Denmark's extreme immigration policies include separating immigrant toddlers from their parents every week to teach them 'Danish values'
- The New York Times detailed the strict laws in Denmark that single out the country's growing non-white immigrant population.
- The government designates areas populated by such immigrants as "ghetto neighborhoods," and requires toddlers who live in them to spend 25 hours a week learning "Danish values."
- While many immigrants see themselves as thriving, the largely homogeneous society doesn't always think their presence is positive.
While America has come under fire in recent weeks for its controversial immigration policies, including the now-defunct "zero-tolerance" policy of separating families at the border, another Western nation is now in the spotlight for what some perceive to be harsh and discriminatory treatment of immigrants.
A New York Times story published Sunday profiles the strict rules immigrant children in Denmark are subject to by law. Denmark has welcomed an influx of mostly Middle-Eastern immigrants and refugees in recent years, but the society, which is 87% white, native Danes, has struggled to adapt to changing demographics.
The government has imposed and may continue to introduce strict regulations on what they term "ghetto children" in "ghetto neighborhoods," or poorer urban areas with significant first-generation immigrant and Muslim populations. Approximately two-thirds of Denmark's immigrants hail from majority-Muslim countries in the Middle East.
Children born in "ghetto neighborhoods" are mandated after their first birthdays to spend 25 hours away from their parents every week to learn "Danish values," including instruction on Christian holidays such as Christmas and Easter, as well as Danish language education. Parents who opt to keep their children at home risk losing access to government benefits.
Other proposals being floated in parliament include doubling penalties for crimes committed in "ghetto neighborhoods" as opposed to mostly white ones, sentencing immigrant parents to years of jail time if they allow their children to travel to their country of origin, and upping government surveillance of "ghetto neighborhoods."

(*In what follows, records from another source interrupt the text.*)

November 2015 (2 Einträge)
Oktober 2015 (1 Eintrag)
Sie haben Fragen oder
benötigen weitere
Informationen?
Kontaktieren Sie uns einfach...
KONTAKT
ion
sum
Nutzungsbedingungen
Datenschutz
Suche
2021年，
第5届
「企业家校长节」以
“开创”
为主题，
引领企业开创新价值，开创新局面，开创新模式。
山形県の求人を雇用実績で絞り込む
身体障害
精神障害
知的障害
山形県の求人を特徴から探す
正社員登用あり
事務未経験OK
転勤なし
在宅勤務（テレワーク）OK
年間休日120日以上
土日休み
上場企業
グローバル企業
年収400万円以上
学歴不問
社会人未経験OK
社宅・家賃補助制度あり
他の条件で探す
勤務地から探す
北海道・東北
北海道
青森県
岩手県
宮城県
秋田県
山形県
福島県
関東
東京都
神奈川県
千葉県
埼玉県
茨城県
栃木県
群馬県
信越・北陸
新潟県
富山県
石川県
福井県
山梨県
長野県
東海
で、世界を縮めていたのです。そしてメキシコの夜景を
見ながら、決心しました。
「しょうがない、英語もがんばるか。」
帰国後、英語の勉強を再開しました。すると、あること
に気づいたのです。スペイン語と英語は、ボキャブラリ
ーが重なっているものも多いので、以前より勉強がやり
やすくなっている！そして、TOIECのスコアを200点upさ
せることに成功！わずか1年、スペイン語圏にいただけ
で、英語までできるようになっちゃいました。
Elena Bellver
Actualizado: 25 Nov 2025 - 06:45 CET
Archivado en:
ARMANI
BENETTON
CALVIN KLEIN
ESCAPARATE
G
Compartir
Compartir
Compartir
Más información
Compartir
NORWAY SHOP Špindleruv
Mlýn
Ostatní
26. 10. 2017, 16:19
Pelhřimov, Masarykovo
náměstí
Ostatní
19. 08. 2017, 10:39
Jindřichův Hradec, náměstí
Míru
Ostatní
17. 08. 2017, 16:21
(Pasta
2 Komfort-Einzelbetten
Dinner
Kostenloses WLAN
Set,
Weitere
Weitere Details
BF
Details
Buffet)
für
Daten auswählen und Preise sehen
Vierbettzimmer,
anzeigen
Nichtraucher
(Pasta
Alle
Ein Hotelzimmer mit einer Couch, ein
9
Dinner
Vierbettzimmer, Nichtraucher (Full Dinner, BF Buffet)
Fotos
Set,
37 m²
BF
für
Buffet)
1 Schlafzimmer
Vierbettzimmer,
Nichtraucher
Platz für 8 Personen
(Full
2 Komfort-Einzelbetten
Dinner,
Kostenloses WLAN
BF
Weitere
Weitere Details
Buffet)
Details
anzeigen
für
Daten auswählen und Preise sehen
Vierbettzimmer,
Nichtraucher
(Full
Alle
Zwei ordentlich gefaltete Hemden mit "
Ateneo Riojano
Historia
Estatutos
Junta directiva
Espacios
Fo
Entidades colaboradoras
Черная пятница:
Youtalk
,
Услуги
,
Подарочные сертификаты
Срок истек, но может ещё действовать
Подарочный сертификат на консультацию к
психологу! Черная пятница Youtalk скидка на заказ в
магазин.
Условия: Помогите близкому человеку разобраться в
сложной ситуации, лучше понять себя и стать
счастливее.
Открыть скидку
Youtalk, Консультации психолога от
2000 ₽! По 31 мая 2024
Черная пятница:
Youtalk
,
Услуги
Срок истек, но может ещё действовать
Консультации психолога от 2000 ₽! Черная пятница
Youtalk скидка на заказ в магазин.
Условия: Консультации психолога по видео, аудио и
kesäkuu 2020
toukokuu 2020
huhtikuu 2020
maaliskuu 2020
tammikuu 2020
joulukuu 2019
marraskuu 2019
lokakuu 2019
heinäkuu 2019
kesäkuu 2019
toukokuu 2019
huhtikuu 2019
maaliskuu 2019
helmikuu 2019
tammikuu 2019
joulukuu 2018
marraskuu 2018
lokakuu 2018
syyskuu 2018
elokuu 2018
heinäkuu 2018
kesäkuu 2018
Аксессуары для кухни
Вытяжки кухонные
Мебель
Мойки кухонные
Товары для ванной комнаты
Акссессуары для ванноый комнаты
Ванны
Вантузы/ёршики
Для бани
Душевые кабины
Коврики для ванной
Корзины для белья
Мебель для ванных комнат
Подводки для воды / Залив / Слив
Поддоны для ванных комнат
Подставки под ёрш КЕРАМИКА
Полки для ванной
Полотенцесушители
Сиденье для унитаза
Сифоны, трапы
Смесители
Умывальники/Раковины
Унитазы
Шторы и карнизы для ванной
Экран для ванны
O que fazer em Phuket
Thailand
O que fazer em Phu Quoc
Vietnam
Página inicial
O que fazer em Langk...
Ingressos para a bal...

One lawmaker from the right-wing People's Party, which is gaining power and votes in parliament, even suggested putting ankle bracelets on immigrant children to prevent them from going outside past 8 p.m., a proposal that ultimately did not pan out.
The differing perspectives of Danish citizens interviewed in the Times article reveals a divide in how immigrants are perceived in Danish society. Muslim immigrants saw themselves as already assimilated into the fabric of Danish life, whereas native-born citizens from middle-class white neighborhoods perceived them to be a burden on society.
"It hurts that they don't see us as equal people," an 18 year-old refugee from Somalia who lives in a designated ghetto neighborhood told The Times. "We actually live in Danish society. We follow the rules, we go to school. The only thing we don't do is eat pork."
One second-generation immigrant of Lebanese descent interviewed for the story said that she speaks to her children almost entirely in Danish already, so much so that her children barely know Arabic at all.
Some white Danes in mostly white areas, however, told The Times they believe immigrants are lazy, often taking away from Denmark's generous welfare state while leading lives incompatible with "Western values."
"I think they are 300 to 400 years behind us," one native Dane told The Times.